[logback-dev] What is the most efficient way - preferrably platform agnostic - to submit events from "the outside"?
Thorbjoern Ravn Andersen
ravn at runjva.com
Wed Feb 25 00:54:53 CET 2009
As mentioned in the thread about LoggingEvent refactoring, I think that
the underlying problem that should be solved first, is how to transport
logging events in and out of a JVM as efficiently as possible.

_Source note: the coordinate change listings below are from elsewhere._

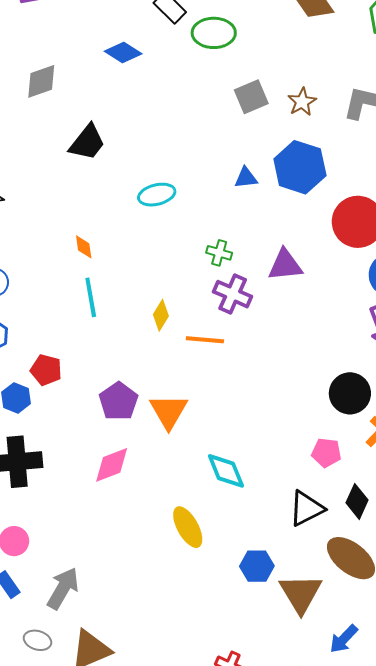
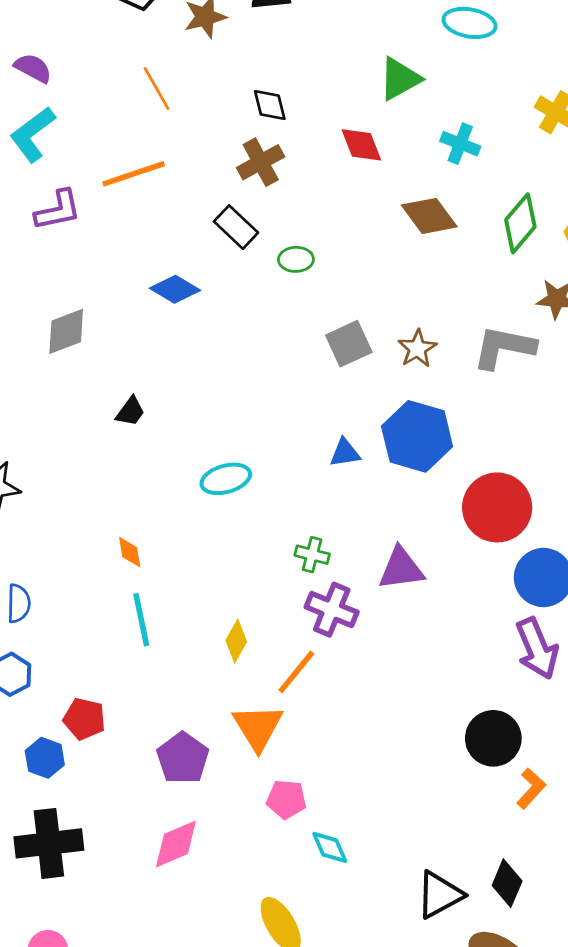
green ellipse: (214, 33) -> (296, 259), size x0.6
black trapezoid: (87, 142) -> (130, 412), size x0.6
orange line: (205, 340) -> (296, 672), turned -54
orange triangle: (169, 411) -> (258, 727), moved
pink pentagon: (326, 453) -> (286, 799), moved
cyan diamond: (226, 471) -> (330, 847), size x0.7

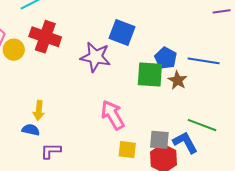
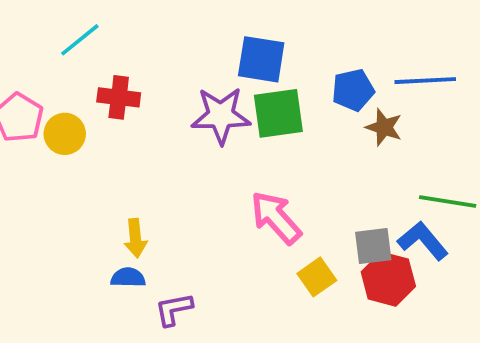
red cross: (45, 37) -> (119, 97), size x0.7
blue pentagon: (166, 58) -> (353, 90), turned -30
green square: (150, 75) -> (278, 113), moved
yellow square: (127, 150) -> (317, 277), turned -30

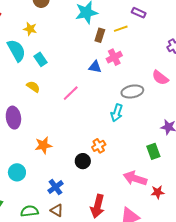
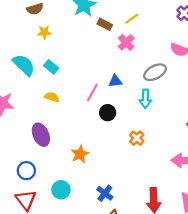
yellow star: (30, 29) -> (44, 32), moved
yellow line: (121, 29) -> (132, 19), moved
brown rectangle: (100, 35) -> (105, 24), turned -64
blue triangle: (95, 67) -> (115, 81), moved
black circle: (83, 161) -> (108, 113), moved

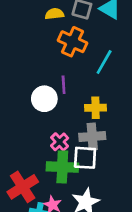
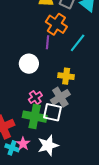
purple line: (64, 85) -> (48, 42), moved
gray cross: (92, 136) -> (60, 97), turned -36

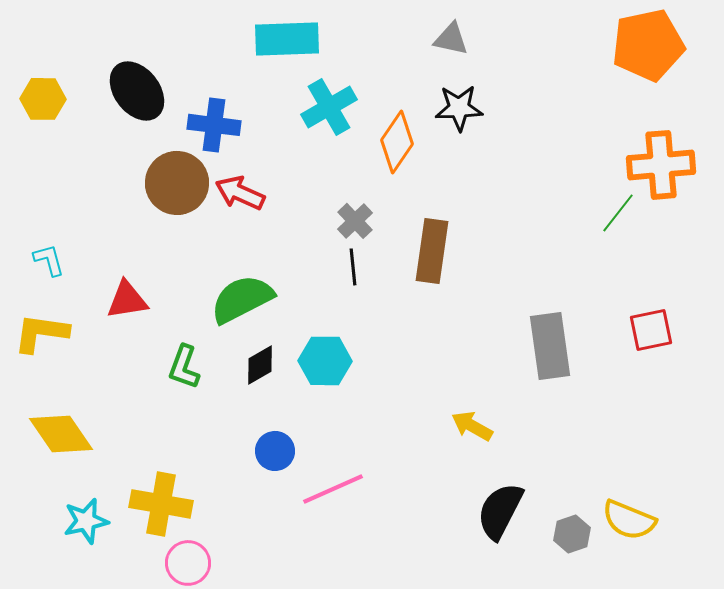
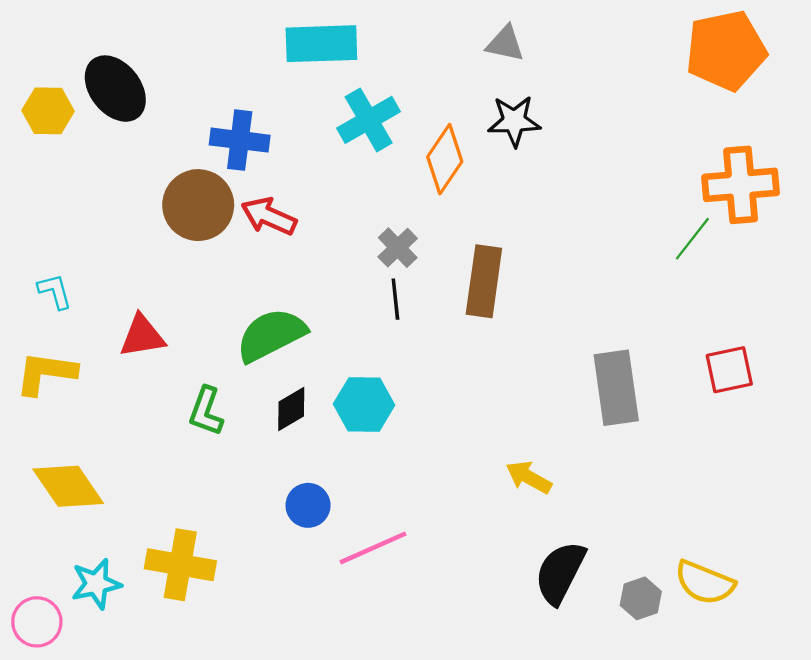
black ellipse: (137, 91) -> (115, 89), moved
pink circle: (188, 563) -> (37, 622), moved

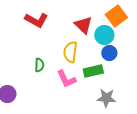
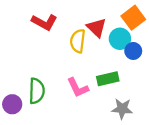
yellow semicircle: (70, 52) -> (78, 41), moved
blue circle: (109, 53) -> (133, 51), moved
green semicircle: (39, 65) -> (37, 91), moved, size x1.6

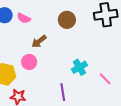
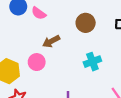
cyan cross: (79, 67) -> (92, 62), moved

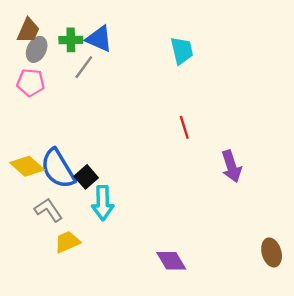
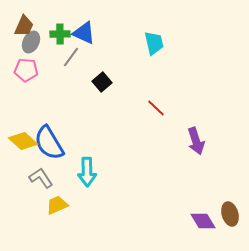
red line: (184, 127) -> (156, 108), turned -30
black square: (86, 177) -> (102, 82), moved
purple diamond: (171, 261) -> (203, 221), moved

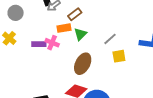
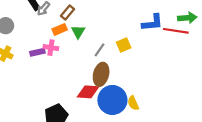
gray line: (110, 39) -> (99, 50), moved
brown ellipse: (83, 64) -> (101, 74), moved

Efficient means at least to me:
* Little overhead - both network bandwith wise, and cpu wise
* Large amounts of events can be sent fast - the host program is not
tied up.
* Large amounts of events can be received fast - perhaps a bundle concept?
* Supports Unicode (no 8-bit folding)
The current approach for the Socketserver is a simple accept-and-fork
system where the incoming data is serialized log events. Pro: Data
stream is rather compact -> network friendly. Contra: Log events can
only originate on a JVM with a compatible version of logback. Jörn,
perhaps you'd like to do a more complete writeup on what should be
anticipated?
Larger datablocks may be acceptible if the data is lightly compressed.
My personal preference before actual experiments would be a XML format
in a dialect supported by a third party, e.g. XMLDecoder/Encoder or an
Apache project, as it is important to delegate the performance work to
another team.
If we bring ZeroConf into it too for the discovery process it would be
nice. The default behaviour of network loggers in Java has not been
established yet.
--
Thorbjørn Ravn Andersen "...plus... Tubular Bells!"